There are only a handful of countries in the world that produce substantial numbers of cars for export. The United States, the United Kingdom, Germany, Italy, France, Sweden, South Korea and Japan rank among them. Sure, there are others, and some major automakers manufacture in other countries, but these are the countries where the world's largest automakers are based. And for the most part, you can tell which cars are produced where.
British cars like Bentleys, Jaguars and Aston Martins have a certain stately elegance to them. Italian cars like Ferraris, Maseratis and Lamborghinis are known for their sumptuous curves and aggressive angles. Even Swedish cars like Volvos and Saabs have their trademark quirkiness. With cars as disparate as the Porsche Cayenne
and the BMW Z4
, it may be difficult to pinpoint a unifying German design aesthetic, and American cars may be all over the map styling-wise, but you know when you're looking at a Mercedes, an Audi
, a Dodge
or a Cadillac
. Their designers make sure of it. But Japanese cars have, for the most part, been historically derivative in their design approach.
Take most any Toyota
from the archives and they could very well have been designed and built anywhere in the world. The island nation's luxury cars - bearing the emblems of brands like Lexus
and (shield grilles notwithstanding) Acura
- have historically been even more derivative than their mass-market counterparts. But a number of new cars emerging from Japan have distinguished themselves for their unmistakably Japanese styling. The design language spoken by a handful of Japan's latest products has emerged as distinctly Japanese. They're almost comically aggressive, with lines seemingly inspired by anime cartoons.

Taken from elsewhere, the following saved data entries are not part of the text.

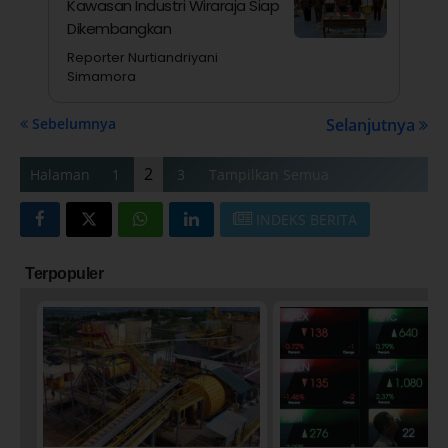
Kawasan Industri Wiraraja Siap
Dikembangkan
Reporter Nurtiandriyani
Simamora
Sebelumnya
Selanjutnya
2
Halaman
1
3
Tampilkan Semua
INDEKS BERITA
Terpopuler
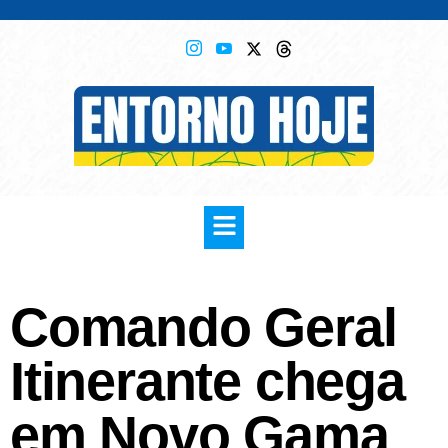
Comando Geral
Itinerante chega
em Novo Gama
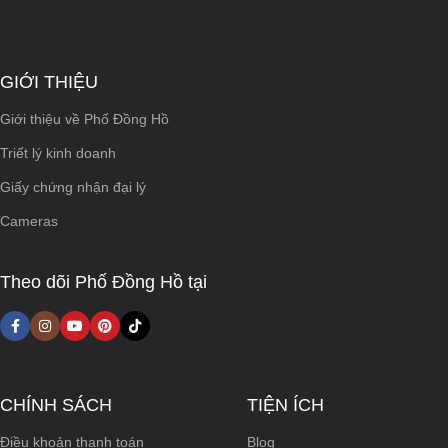
GIỚI THIỆU
Giới thiệu về Phố Đồng Hồ
Triết lý kinh doanh
Giấy chứng nhận đại lý
Cameras
Theo dõi Phố Đồng Hồ tại
CHÍNH SÁCH
TIỆN ÍCH
Điều khoản thanh toán
Blog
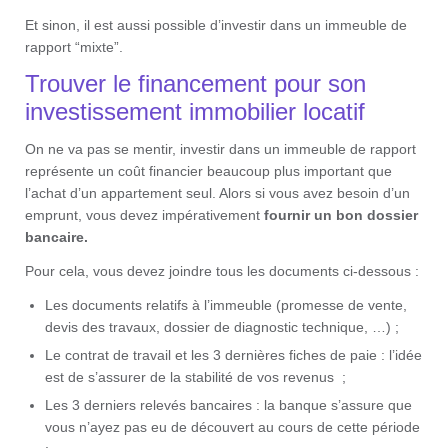
Et sinon, il est aussi possible d’investir dans un immeuble de
rapport “mixte”.
Trouver le financement pour son
investissement immobilier locatif
On ne va pas se mentir, investir dans un immeuble de rapport
représente un coût financier beaucoup plus important que
l’achat d’un appartement seul. Alors si vous avez besoin d’un
emprunt, vous devez impérativement
fournir un bon dossier
bancaire.
Pour cela, vous devez joindre tous les documents ci-dessous :
Les documents relatifs à l’immeuble (promesse de vente,
devis des travaux, dossier de diagnostic technique, …) ;
Le contrat de travail et les 3 dernières fiches de paie : l’idée
est de s’assurer de la stabilité de vos revenus ;
Les 3 derniers relevés bancaires : la banque s’assure que
vous n’ayez pas eu de découvert au cours de cette période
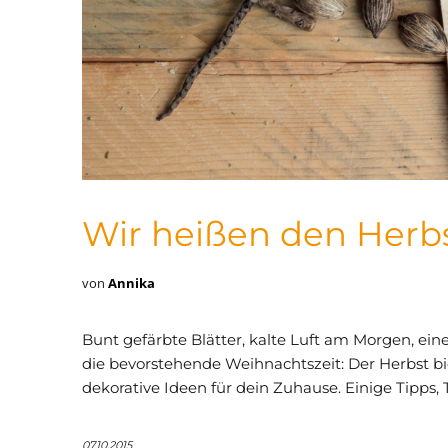
Wir heißen den Herb
von
Annika
Bunt gefärbte Blätter, kalte Luft am Morgen, ei
die bevorstehende Weihnachtszeit: Der Herbst bie
dekorative Ideen für dein Zuhause. Einige Tipps,
07.10.2015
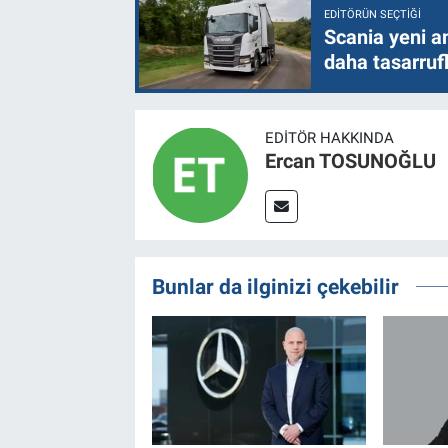
EDITÖRÜN SEÇTIĞI
Scania yeni a
daha tasarruf
EDITÖR HAKKINDA
Ercan TOSUNOĞLU
Bunlar da ilginizi çekebilir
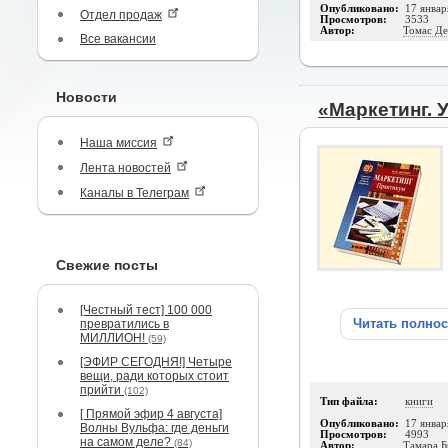
Опубликовано:
17 январ
Отдел продаж
Просмотров:
3533
Автор:
Томас Д
Все вакансии
Новости
«Маркетинг. 
Наша миссия
Лента новостей
Каналы в Телеграм
Свежие посты
[Честный тест] 100 000
Читать полно
превратились в
МИЛЛИОН!
(59)
[ЭФИР СЕГОДНЯ!] Четыре
вещи, ради которых стоит
прийти
(102)
Тип файла:
книги
[ Прямой эфир 4 августа]
Опубликовано:
17 январ
Волны Вульфа: где деньги
Просмотров:
4993
на самом деле?
(84)
Автор:
Тамара Б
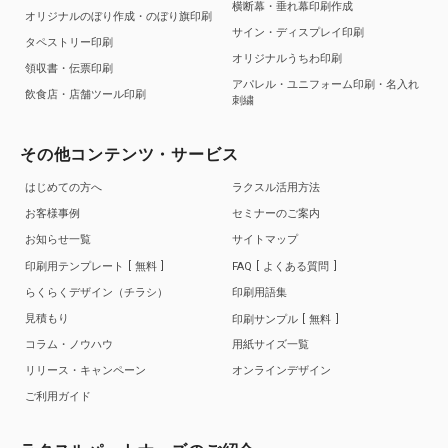
横断幕・垂れ幕印刷作成
オリジナルのぼり作成・のぼり旗印刷
サイン・ディスプレイ印刷
タペストリー印刷
オリジナルうちわ印刷
領収書・伝票印刷
アパレル・ユニフォーム印刷・名入れ
飲食店・店舗ツール印刷
刺繍
その他コンテンツ・サービス
はじめての方へ
ラクスル活用方法
お客様事例
セミナーのご案内
お知らせ一覧
サイトマップ
印刷用テンプレート
無料
FAQ
よくある質問
らくらくデザイン（チラシ）
印刷用語集
見積もり
印刷サンプル
無料
コラム・ノウハウ
用紙サイズ一覧
リリース・キャンペーン
オンラインデザイン
ご利用ガイド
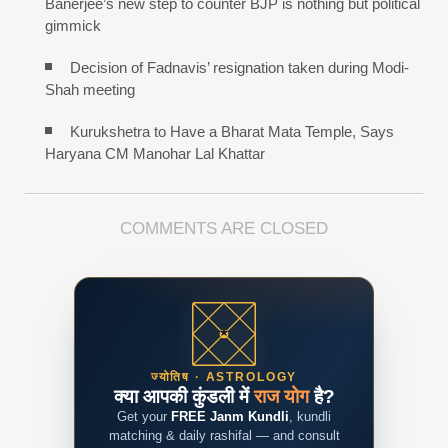
Banerjee’s new step to counter BJP is nothing but political
gimmick
Decision of Fadnavis’ resignation taken during Modi-
Shah meeting
Kurukshetra to Have a Bharat Mata Temple, Says
Haryana CM Manohar Lal Khattar
COMMENTS ARE CLOSED
ज्योतिष · ASTROLOGY
क्या आपकी कुंडली में
राज योग
है?
Get your
FREE Janm Kundli
, kundli
matching & daily rashifal — and consult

Nissan has arguably championed this design approach more than any of its rivals, with cars like the Juke, the 370Z, the Maxima and of course the king of them all, the GT-R, standing as proud examples of distinctly Japanese design. Just look at their headlights and taillamps and you know where they're from. But the company formerly known as Datsun isn't alone in this design revolution. The LFA supercar from Lexus bears aggressive headlights that look like they belong on a cartoon ninja's ride. Mitsubishi
's rally-bred Lancer Evo wears a pseudo-junior GT-R grille that looks ready to swallow up swathes of tarmac whole and spit it back out its tailpipes.
Even the latest Suzuki
XL7 is dominated by deeply angled headlights that would look at home on a Kiss set if they weren't so emblematically Japanese in their shape. Of course Japan is still building cars that are rather generically styled. With their toned-down shield grilles, the latest Acuras, we would argue, could just as easily be Chevrolets. The Infiniti G37 sedan could be mistaken for a new Hyundai
- particularly since the Korean automaker has scaled upwards with the Genesis and Equus models. And at least until its recent spindle-grilled facelift, the Lexus LS
looked like it could have been a Mercedes-Benz
or even a Buick
That may be the strategy which Japanese automakers have sought with certain models, much as they did with their predecessors. And time will tell how history will remember their edgier counterparts like the Juke, the LFA and the XL7. For your part, you may like their designs or you may hate them. But one thing you cannot call them is generic.